» Prompt:
Pull out all lines from the listing below in which the word "proventi" appears.
::::
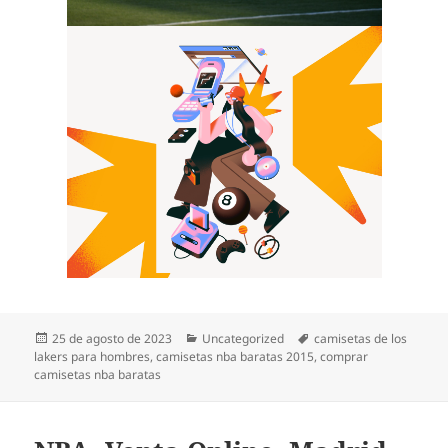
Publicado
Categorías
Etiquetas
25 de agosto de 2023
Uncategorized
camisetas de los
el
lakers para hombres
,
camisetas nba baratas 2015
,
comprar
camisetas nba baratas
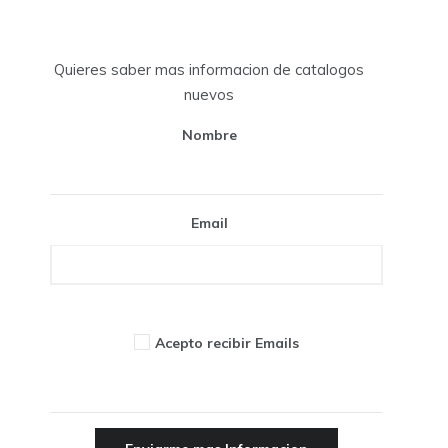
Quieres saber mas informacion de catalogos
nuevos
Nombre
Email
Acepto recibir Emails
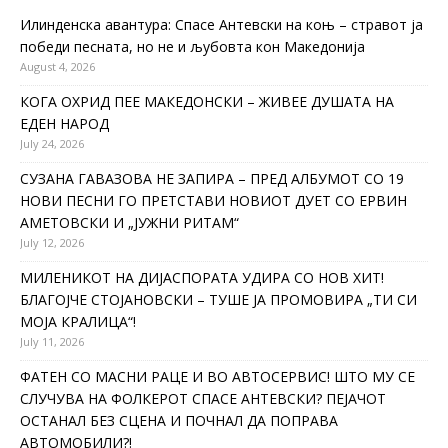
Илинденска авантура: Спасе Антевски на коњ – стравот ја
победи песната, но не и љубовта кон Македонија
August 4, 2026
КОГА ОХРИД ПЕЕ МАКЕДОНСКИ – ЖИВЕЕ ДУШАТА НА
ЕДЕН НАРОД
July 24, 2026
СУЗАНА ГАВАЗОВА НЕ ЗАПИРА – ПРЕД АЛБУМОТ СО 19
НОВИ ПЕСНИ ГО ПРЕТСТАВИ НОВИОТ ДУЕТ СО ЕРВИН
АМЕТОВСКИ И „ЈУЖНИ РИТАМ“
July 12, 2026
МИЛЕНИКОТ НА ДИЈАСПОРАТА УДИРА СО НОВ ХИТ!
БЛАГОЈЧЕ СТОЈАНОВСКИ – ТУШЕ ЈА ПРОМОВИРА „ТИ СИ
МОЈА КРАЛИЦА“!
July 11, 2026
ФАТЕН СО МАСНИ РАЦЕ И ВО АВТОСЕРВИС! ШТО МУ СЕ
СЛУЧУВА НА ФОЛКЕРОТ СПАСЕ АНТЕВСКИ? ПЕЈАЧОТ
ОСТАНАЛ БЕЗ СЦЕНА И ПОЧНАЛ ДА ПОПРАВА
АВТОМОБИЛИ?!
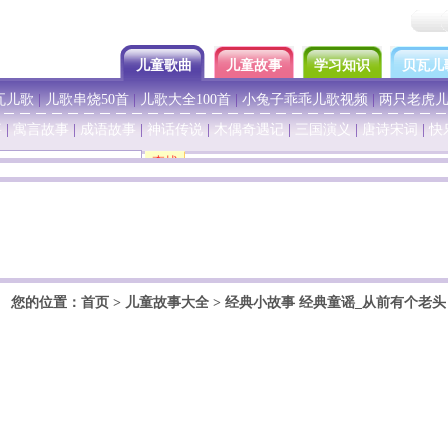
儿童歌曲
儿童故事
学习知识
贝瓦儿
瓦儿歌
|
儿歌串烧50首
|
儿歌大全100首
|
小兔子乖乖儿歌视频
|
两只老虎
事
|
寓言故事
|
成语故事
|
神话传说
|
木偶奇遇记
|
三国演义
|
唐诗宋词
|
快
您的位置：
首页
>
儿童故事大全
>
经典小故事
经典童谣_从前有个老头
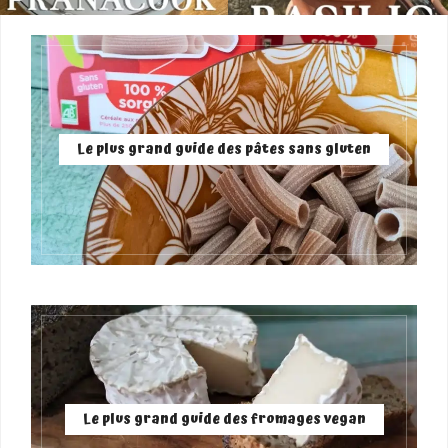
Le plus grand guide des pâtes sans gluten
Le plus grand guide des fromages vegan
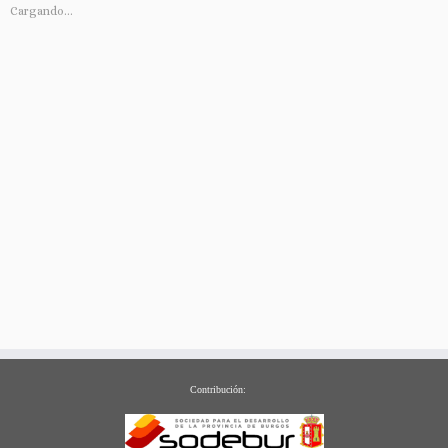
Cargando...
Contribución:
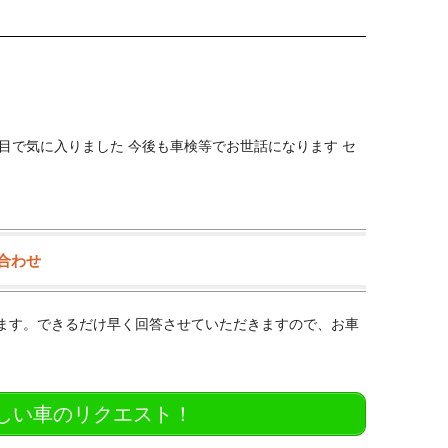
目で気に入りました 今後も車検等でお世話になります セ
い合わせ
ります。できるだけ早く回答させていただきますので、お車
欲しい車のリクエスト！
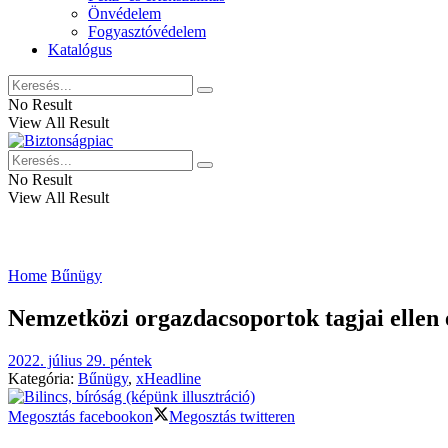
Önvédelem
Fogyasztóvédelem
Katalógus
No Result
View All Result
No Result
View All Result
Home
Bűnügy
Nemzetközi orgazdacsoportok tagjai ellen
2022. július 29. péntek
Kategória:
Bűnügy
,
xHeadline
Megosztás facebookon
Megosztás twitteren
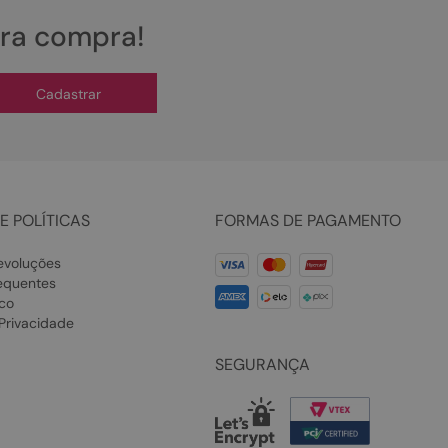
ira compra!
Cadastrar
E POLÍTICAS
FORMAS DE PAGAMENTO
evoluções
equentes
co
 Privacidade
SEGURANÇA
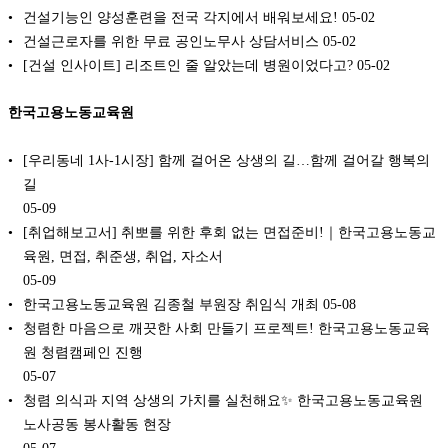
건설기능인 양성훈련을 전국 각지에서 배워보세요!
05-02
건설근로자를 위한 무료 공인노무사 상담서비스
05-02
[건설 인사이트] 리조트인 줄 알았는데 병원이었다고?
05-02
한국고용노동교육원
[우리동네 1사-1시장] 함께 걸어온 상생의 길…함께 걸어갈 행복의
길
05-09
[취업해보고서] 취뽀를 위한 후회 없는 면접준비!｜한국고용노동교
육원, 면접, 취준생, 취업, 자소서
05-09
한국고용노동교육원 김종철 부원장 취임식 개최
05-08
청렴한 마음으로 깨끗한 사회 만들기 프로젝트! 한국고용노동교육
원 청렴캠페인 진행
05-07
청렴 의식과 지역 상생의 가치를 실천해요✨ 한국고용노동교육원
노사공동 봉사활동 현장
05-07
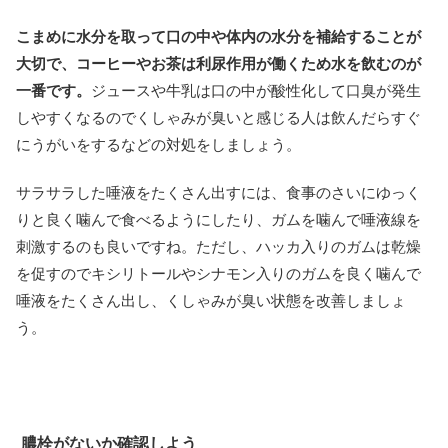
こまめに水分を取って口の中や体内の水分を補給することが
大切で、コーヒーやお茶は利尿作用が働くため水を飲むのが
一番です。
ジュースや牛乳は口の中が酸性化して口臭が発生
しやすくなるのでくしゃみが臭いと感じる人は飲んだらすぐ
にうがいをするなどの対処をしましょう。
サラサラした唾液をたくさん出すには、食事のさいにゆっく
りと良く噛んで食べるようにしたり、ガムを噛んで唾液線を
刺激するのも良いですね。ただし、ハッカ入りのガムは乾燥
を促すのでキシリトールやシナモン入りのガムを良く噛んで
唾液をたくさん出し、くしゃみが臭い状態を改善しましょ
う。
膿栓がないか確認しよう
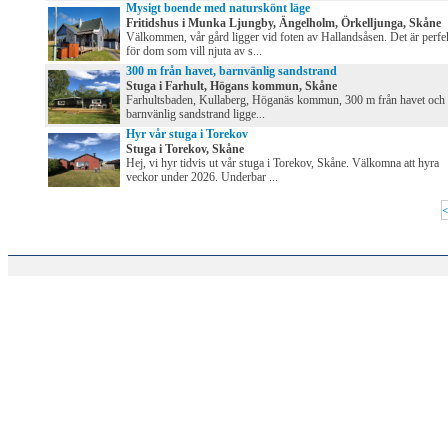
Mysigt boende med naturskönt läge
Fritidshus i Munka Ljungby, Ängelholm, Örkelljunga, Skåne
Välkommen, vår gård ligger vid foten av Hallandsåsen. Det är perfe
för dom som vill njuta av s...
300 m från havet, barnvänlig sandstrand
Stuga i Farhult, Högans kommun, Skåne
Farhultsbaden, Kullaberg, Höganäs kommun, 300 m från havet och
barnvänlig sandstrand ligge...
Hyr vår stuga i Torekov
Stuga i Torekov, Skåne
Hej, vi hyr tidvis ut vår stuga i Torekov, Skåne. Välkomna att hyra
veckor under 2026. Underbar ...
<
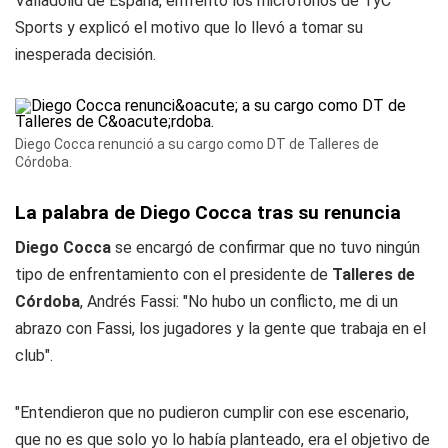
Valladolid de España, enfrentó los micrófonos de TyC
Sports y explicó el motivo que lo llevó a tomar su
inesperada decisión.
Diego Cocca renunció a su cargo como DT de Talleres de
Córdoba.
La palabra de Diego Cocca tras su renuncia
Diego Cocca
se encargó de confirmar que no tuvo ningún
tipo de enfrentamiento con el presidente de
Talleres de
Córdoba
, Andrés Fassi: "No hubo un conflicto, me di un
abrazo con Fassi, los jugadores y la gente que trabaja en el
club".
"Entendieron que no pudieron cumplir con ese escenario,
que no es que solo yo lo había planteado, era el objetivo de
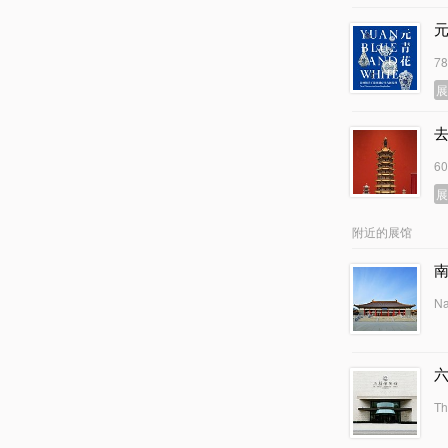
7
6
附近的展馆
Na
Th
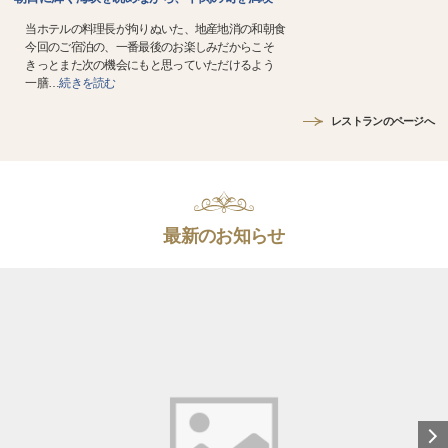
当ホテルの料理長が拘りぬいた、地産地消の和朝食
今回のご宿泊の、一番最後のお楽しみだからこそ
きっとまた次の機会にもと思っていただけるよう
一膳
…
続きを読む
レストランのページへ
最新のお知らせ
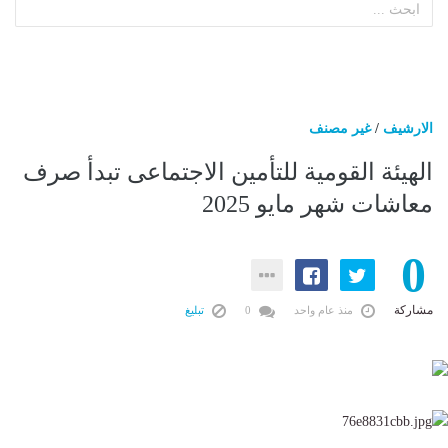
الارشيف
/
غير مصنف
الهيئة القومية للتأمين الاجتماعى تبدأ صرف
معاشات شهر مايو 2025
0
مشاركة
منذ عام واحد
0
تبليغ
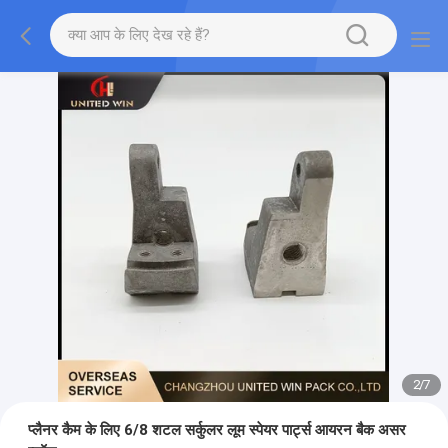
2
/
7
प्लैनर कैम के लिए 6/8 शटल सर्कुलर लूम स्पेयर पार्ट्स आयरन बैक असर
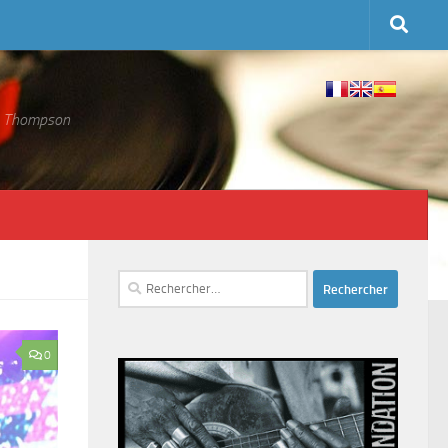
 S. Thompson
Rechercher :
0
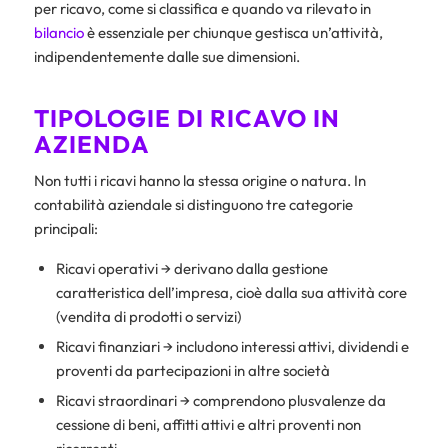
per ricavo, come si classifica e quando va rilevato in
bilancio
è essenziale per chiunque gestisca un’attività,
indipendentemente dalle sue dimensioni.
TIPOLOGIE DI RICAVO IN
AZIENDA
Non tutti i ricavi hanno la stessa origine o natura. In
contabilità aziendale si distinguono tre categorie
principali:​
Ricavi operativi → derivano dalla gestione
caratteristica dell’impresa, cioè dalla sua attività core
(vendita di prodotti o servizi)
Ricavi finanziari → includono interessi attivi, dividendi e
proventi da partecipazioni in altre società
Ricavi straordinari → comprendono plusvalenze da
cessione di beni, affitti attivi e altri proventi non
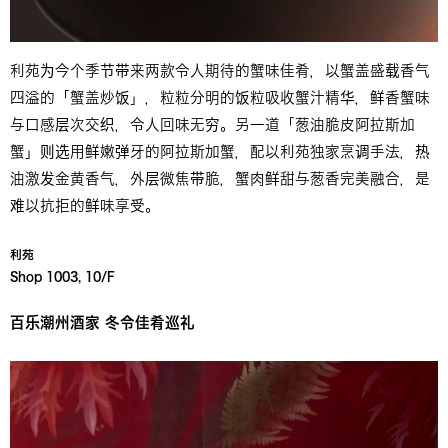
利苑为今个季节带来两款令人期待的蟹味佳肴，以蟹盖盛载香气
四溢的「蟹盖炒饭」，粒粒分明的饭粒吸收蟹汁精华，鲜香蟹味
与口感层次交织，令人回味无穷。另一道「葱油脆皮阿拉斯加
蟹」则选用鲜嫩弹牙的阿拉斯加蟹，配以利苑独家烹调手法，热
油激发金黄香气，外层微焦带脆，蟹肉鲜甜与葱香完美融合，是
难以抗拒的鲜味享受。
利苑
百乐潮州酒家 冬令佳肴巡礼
::::
» Exercise result:
proventi da partecipazioni in altre società
cessione di beni, affitti attivi e altri proventi non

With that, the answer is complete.